The breaches relate to:
- Data Integrity. REGIS-TR negligently failed to ensure the integrity of the data reported to it as it rejected data that the reporting parties had correctly reported.
- Direct and immediate access. REGIS-TR negligently provided regulators with incorrect reports outside of the specified time limit and failed to exclude data within those reports.
REGIS-TR was found to have made three further breaches; the reports that were provided to regulators were considered unreliable as they failed to verify the completeness of the data received by reporting parties.
9. EU — ESG
ESAs update supervisory position on SFDR
On 25 March 2022, the ESAs published an updated supervisory statement on the current interim period during which the Level 2 regulatory technical standards (RTS) under the EU Sustainable Finance Disclosure Regulation (SFDR) are yet to be implemented. The RTS are important for investment managers (and others financial market participants) as they set out the templates that are to be used by firms that are promoting Article 8 (“light green”) and/or Article 9 (“dark green”) products, including investment funds.

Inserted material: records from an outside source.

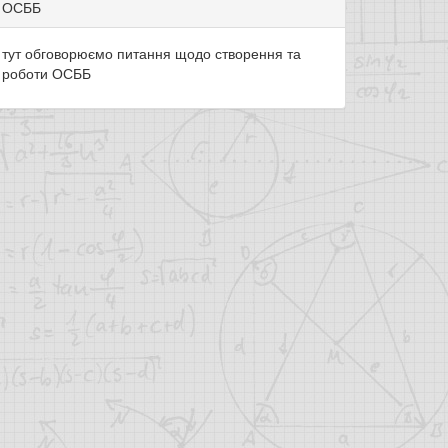
ОСББ
тут обговорюємо питання щодо створення та
роботи ОСББ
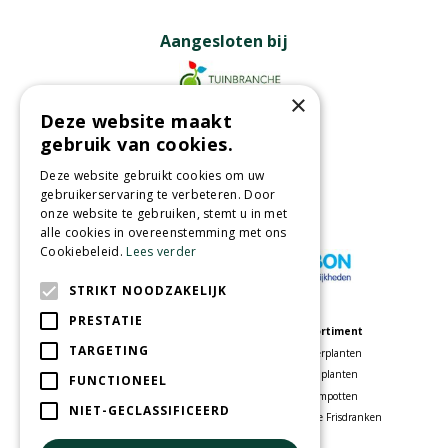
Aangesloten bij
×
Deze website maakt
Partners
gebruik van cookies.
Deze website gebruikt cookies om uw
gebruikerservaring te verbeteren. Door
onze website te gebruiken, stemt u in met
Wij accepteren
alle cookies in overeenstemming met ons
Cookiebeleid.
Lees verder
STRIKT NOODZAKELIJK
PRESTATIE
Meer informatie
Assortiment
TARGETING
Tuincentrum
Kamerplanten
Speelparadijs
Tuinplanten
FUNCTIONEEL
Bloemenwinkel
Bloempotten
NIET-GECLASSIFICEERD
Woonwinkel
Voordelige Frisdranken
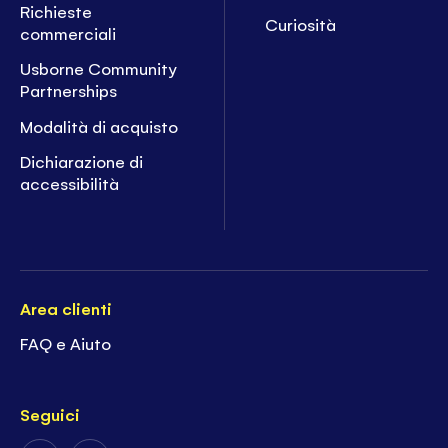
Richieste
Curiosità
commerciali
Usborne Community
Partnerships
Modalità di acquisto
Dichiarazione di
accessibilità
Area clienti
FAQ e Aiuto
Seguici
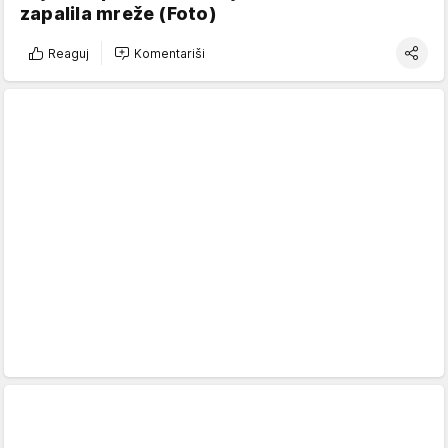
zapalila mreže (Foto)
Reaguj
Komentariši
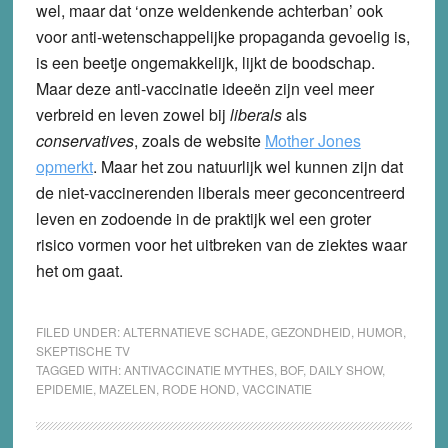
wel, maar dat ‘onze weldenkende achterban’ ook
voor anti-wetenschappelijke propaganda gevoelig is,
is een beetje ongemakkelijk, lijkt de boodschap.
Maar deze anti-vaccinatie ideeën zijn veel meer
verbreid en leven zowel bij
liberals
als
conservatives
, zoals de website
Mother Jones
opmerkt
. Maar het zou natuurlijk wel kunnen zijn dat
de niet-vaccinerenden liberals meer geconcentreerd
leven en zodoende in de praktijk wel een groter
risico vormen voor het uitbreken van de ziektes waar
het om gaat.
FILED UNDER:
ALTERNATIEVE SCHADE
,
GEZONDHEID
,
HUMOR
,
SKEPTISCHE TV
TAGGED WITH:
ANTIVACCINATIE MYTHES
,
BOF
,
DAILY SHOW
,
EPIDEMIE
,
MAZELEN
,
RODE HOND
,
VACCINATIE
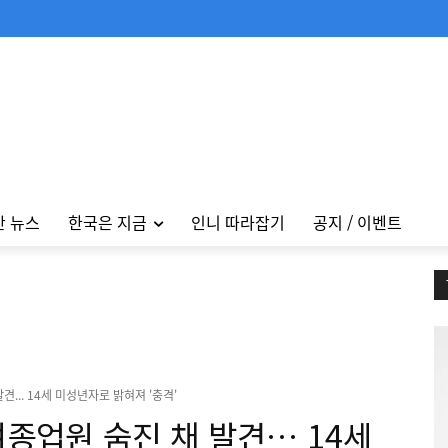
안 뉴스
한국은 지금
인니 따라잡기
공지 / 이벤트
... 14세 미성년자로 밝혀져 '충격'
종업원 숨진 채 발견… 14세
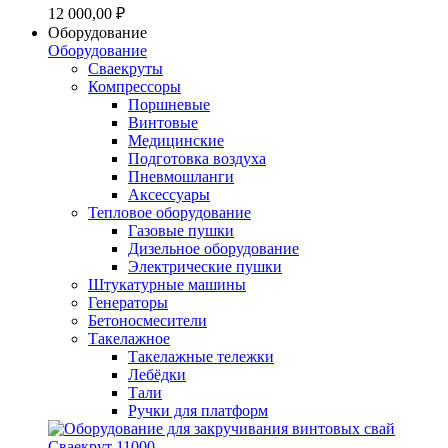
12 000,00 ₽
Оборудование
Оборудование
Сваекруты
Компрессоры
Поршневые
Винтовые
Медицинские
Подготовка воздуха
Пневмошланги
Аксессуары
Тепловое оборудование
Газовые пушки
Дизельное оборудование
Электрические пушки
Штукатурные машины
Генераторы
Бетоносмесители
Такелажное
Такелажные тележки
Лебёдки
Тали
Ручки для платформ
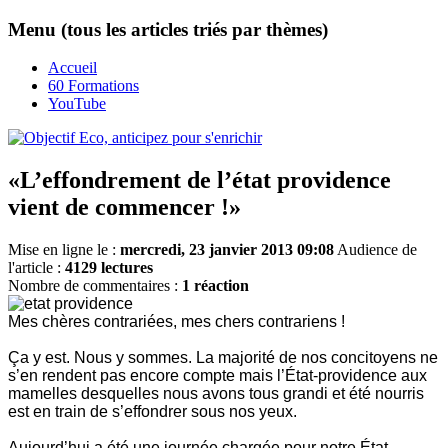
Menu (tous les articles triés par thèmes)
Accueil
60 Formations
YouTube
«L’effondrement de l’état providence
vient de commencer !»
Mise en ligne le :
mercredi, 23 janvier 2013 09:08
Audience de
l'article :
4129 lectures
Nombre de commentaires :
1 réaction
Mes chères contrariées, mes chers contrariens !
Ça y est. Nous y sommes. La majorité de nos concitoyens ne
s’en rendent pas encore compte mais l’État-providence aux
mamelles desquelles nous avons tous grandi et été nourris
est en train de s’effondrer sous nos yeux.
Aujourd’hui a été une journée chargée pour notre État-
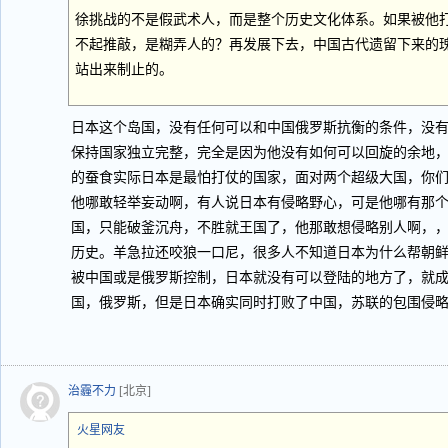
徐挑战的不是假武术人，而是整个历史文化体系。如果被他
不起推敲，是糊弄人的？再发展下去，中国古代遗留下来的
站出来制止的。
日本这个岛国，没有任何可以和中国俄罗斯抗衡的条件，没
保持国家独立完整，完全是因为他没有如何可以回旋的余地
的蚕食实际日本是最怕打仗的国家，面对两个超级大国，你
他哪敢轻举妄动啊，有人说日本有侵略野心，可是他哪有那
国，只能破釜沉舟，不胜就王国了，他那敢想侵略别人啊，
历史。羊急拉还咬狼一口尼，很多人不知道日本为什么帮朝
被中国或是俄罗斯控制，日本就没有可以登陆的地方了，就
国，俄罗斯，但是日本确实同时打败了中国，苏联的包围侵
治霾不力
[北京]
火星网友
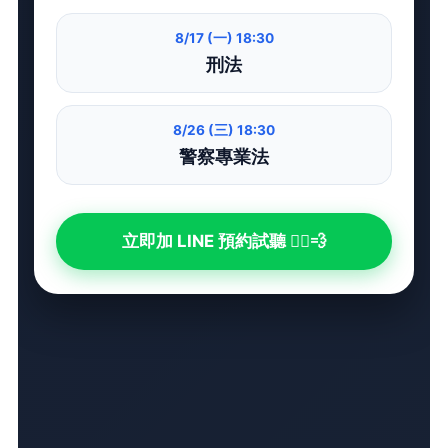
8/17 (一) 18:30
刑法
8/26 (三) 18:30
警察專業法
立即加 LINE 預約試聽 🏃‍♂️💨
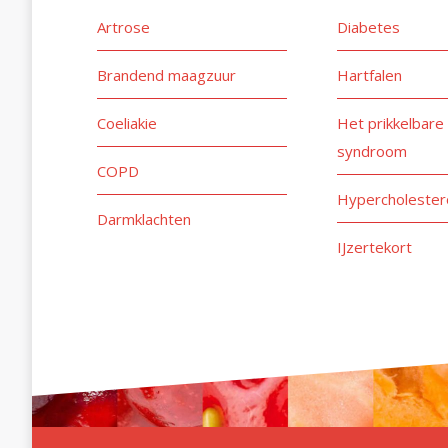
Artrose
Diabetes
Brandend maagzuur
Hartfalen
Coeliakie
Het prikkelbare
syndroom
COPD
Hypercholester
Darmklachten
IJzertekort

This updated statement from the ESAs replaces the supervisory statement published in February 2021.
In the updated statement, the ESAs clarify the following points.
- PAI reporting. The first principal adverse impact (PAI) information to be disclosed in accordance with the RTS should be made in a statement to be published by 30 June 2023, in respect of a reference period corresponding to the calendar year of 2022.
- Article 9 and Article 9 products — pre-contractual and periodic disclosures.
- With respect to periodic disclosures for products, EU national competent authorities are encouraged to refer financial market participants and financial advisers to the requirements set out in the draft RTS of the final reports that were submitted to the European Commission on 4 February and 22 October 2021 during the interim period.
- The periodic report required under Article 11(2) must be complied with in 2022 “irrespective of reference periods,” and “for periodic disclosures issued between 1 January 2022 and 31 December 2022, the draft RTS can be used as a reference.”
- Taxonomy alignment.
- To comply with Article 5(b) of the Taxonomy Regulation (i.e., taxonomy alignment) (if applicable to the financial product), “an explicit quantification should be provided through the numerical disclosure as a percentage of the extent to which investments underlying the financial product are taxonomy-aligned.”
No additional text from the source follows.